A resistência aos antibióticos é um problema de saúde pública cada vez mais recorrente. Uma coleção única de vírus benéficos chamados bacteriófagos, reunidos na Suíça, está ajudando pesquisadores de todo o mundo a desenvolver novas terapias contra infecções incuráveis.

Falar em vírus benéficos pouco depois de ter saído da pandemia de Covid-19 pode soar paradoxal. Porém, nem todo vírus é nocivo para nossa saúde. Aqueles que infectam apenas as bactérias, conhecidos como bacteriófagos, ou simplesmente fagos, podem dar provas de sua utilidade, inclusive salvando vidas, argumenta o microbiologista Alexander Harms. No entanto, pouco se sabe sobre eles. “Estudá-los é como explorar o lado escuro da lua”, diz.

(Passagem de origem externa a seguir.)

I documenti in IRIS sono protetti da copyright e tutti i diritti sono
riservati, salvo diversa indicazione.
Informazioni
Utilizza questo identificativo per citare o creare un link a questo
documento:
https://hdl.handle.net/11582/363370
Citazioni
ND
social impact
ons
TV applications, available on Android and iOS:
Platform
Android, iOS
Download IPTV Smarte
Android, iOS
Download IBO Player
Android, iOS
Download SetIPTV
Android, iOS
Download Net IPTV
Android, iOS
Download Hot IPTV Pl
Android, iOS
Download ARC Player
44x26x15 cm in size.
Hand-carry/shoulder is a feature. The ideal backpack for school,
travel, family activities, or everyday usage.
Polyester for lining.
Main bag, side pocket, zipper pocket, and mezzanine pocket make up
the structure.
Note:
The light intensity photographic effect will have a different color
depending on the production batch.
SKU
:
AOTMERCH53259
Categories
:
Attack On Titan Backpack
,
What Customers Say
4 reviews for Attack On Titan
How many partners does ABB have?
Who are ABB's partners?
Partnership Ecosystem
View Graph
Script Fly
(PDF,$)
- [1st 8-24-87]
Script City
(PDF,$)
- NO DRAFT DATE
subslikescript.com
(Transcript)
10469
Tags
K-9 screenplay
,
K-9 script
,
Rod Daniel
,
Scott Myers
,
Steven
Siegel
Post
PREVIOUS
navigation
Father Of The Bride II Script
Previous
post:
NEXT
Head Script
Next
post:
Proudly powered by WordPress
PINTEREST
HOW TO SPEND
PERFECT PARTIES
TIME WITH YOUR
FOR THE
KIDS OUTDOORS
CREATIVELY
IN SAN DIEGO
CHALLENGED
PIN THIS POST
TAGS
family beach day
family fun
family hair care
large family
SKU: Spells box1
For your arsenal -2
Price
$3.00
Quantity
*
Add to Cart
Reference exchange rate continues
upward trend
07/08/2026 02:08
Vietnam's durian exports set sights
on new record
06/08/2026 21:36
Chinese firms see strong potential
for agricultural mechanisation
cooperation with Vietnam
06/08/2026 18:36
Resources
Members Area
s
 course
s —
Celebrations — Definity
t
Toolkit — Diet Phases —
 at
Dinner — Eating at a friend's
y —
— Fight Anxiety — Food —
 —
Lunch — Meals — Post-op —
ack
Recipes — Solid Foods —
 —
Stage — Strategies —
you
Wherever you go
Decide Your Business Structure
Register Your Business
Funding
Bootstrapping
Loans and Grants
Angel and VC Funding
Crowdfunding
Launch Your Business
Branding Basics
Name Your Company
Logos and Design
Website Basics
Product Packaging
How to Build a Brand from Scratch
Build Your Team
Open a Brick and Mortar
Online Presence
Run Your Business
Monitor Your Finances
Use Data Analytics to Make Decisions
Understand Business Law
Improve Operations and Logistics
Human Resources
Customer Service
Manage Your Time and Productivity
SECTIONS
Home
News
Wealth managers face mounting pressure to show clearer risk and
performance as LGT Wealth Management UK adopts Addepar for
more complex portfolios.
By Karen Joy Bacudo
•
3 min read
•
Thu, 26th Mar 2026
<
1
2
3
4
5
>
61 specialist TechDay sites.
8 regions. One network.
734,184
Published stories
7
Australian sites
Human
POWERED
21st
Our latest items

Uma missão ao desconhecido que Harms iniciou em 2019, junto de um grupo de estudantes do ensino médio. Durante um curso de verão na Basileia, na Suíça, eles coletaram e caracterizaram amostras de bacteriófagos que ocorrem na natureza. Hoje em dia, esses vírus têm se tornado um recurso importante em institutos de pesquisa de todo o mundo. Acredita-se que eles podem ser úteis no tratamento de infecções bacterianas.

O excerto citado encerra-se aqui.